DIRECTIONS FOR THIS TASK:
Isolate every line in the records below with "nieuwe" in it.

EXTRACTED ENTRIES:
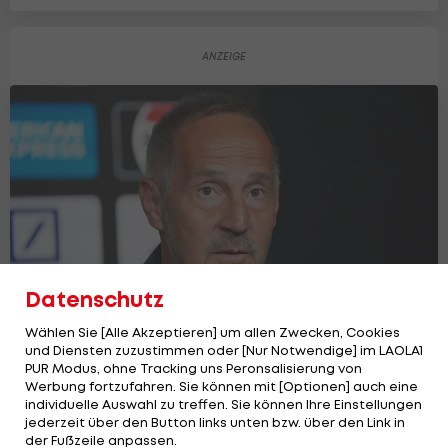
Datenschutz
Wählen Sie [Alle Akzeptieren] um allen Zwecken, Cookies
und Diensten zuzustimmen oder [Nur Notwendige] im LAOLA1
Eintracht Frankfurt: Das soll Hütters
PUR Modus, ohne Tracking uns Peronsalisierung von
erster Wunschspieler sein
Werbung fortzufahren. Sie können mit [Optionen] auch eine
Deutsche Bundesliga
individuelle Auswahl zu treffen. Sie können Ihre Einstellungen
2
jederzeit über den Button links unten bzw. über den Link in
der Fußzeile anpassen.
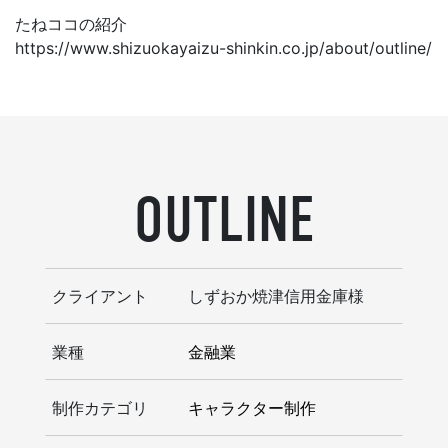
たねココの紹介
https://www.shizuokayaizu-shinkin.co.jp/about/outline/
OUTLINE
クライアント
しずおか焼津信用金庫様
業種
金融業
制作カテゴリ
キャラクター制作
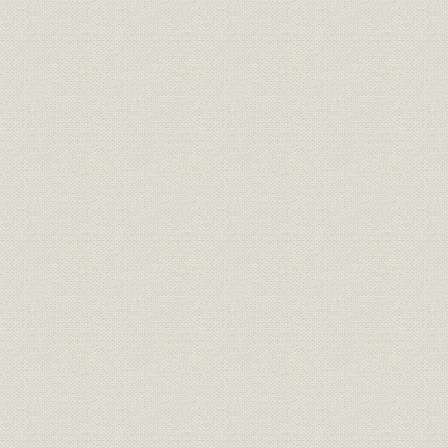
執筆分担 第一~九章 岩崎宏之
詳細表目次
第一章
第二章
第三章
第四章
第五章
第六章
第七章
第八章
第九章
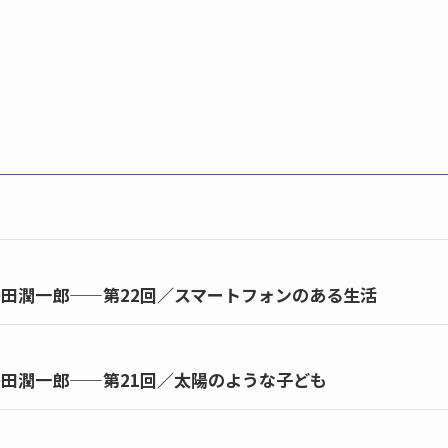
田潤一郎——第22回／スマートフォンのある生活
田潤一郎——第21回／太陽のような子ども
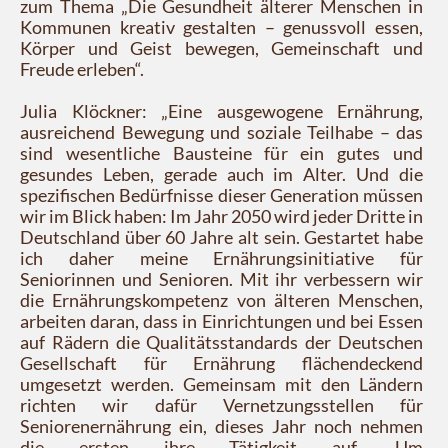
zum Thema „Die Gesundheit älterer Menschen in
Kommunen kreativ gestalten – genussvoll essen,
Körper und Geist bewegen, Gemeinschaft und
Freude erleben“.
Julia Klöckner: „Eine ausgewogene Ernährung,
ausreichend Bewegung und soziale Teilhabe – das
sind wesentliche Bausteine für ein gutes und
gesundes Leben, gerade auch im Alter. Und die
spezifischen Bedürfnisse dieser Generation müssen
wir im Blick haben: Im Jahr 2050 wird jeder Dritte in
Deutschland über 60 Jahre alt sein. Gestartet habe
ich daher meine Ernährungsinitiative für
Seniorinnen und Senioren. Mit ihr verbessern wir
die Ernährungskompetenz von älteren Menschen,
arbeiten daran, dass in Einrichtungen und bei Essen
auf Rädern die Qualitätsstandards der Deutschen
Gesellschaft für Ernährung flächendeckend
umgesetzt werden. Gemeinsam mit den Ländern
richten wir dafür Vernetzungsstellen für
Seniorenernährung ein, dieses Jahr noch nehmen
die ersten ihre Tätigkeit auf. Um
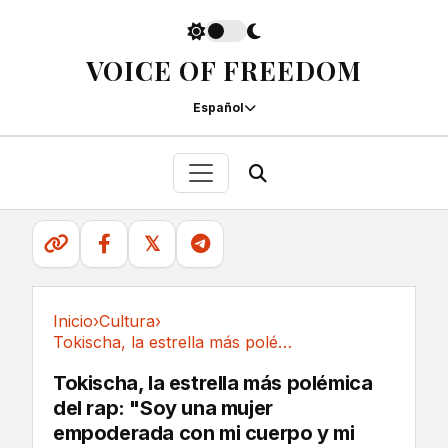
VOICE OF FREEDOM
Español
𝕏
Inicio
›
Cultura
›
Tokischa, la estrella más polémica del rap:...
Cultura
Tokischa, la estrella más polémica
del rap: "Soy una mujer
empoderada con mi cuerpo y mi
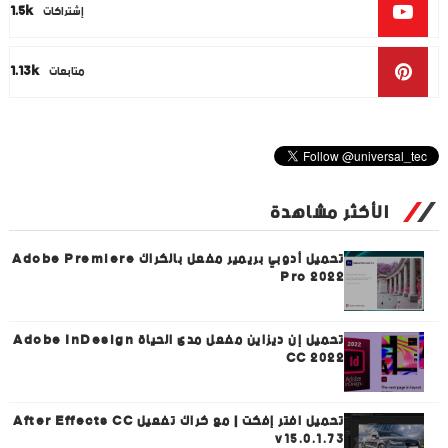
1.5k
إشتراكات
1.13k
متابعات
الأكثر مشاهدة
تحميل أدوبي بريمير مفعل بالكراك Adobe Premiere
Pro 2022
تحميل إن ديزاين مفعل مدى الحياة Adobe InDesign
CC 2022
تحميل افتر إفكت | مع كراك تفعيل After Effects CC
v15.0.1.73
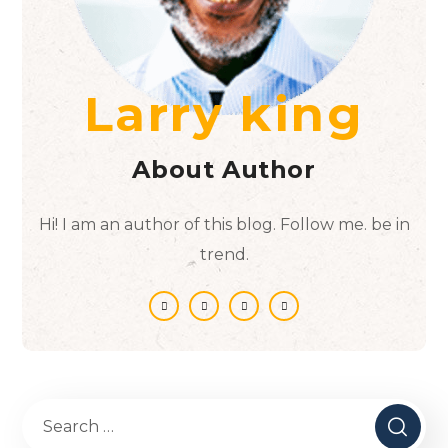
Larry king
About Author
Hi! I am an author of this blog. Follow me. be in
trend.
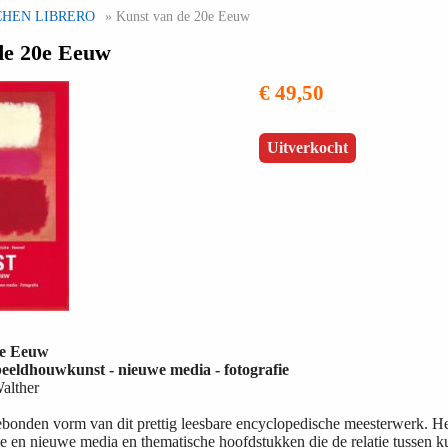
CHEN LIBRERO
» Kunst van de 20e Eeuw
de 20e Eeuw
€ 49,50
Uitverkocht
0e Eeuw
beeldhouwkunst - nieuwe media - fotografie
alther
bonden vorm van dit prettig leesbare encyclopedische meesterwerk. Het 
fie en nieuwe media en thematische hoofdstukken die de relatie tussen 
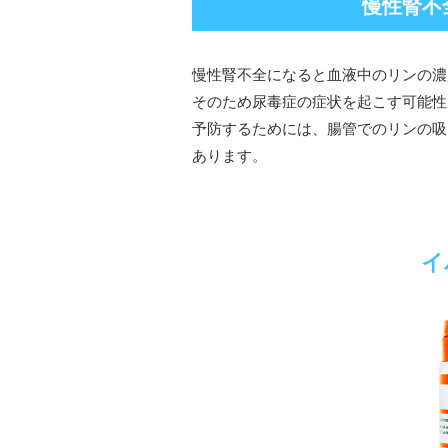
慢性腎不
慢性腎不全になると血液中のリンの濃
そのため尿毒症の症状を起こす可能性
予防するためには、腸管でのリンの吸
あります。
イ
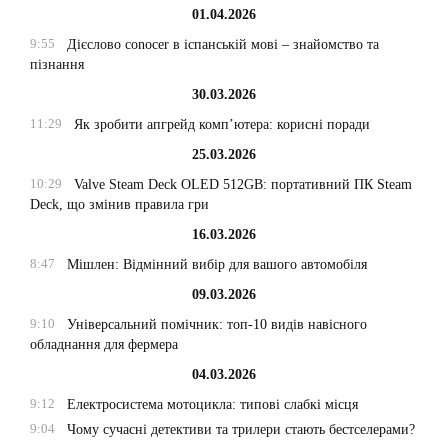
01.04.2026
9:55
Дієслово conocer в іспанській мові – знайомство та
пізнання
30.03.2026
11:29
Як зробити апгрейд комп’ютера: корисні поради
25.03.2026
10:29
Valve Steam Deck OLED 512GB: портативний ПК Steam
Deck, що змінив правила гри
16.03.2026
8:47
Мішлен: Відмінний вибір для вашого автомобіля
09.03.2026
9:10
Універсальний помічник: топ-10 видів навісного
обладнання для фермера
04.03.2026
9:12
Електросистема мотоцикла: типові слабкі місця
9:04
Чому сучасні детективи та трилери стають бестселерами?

WORKED SOLUTION:
beeldhouwkunst - nieuwe media - fotografie
fie en nieuwe media en thematische hoofdstukken die de relatie tussen 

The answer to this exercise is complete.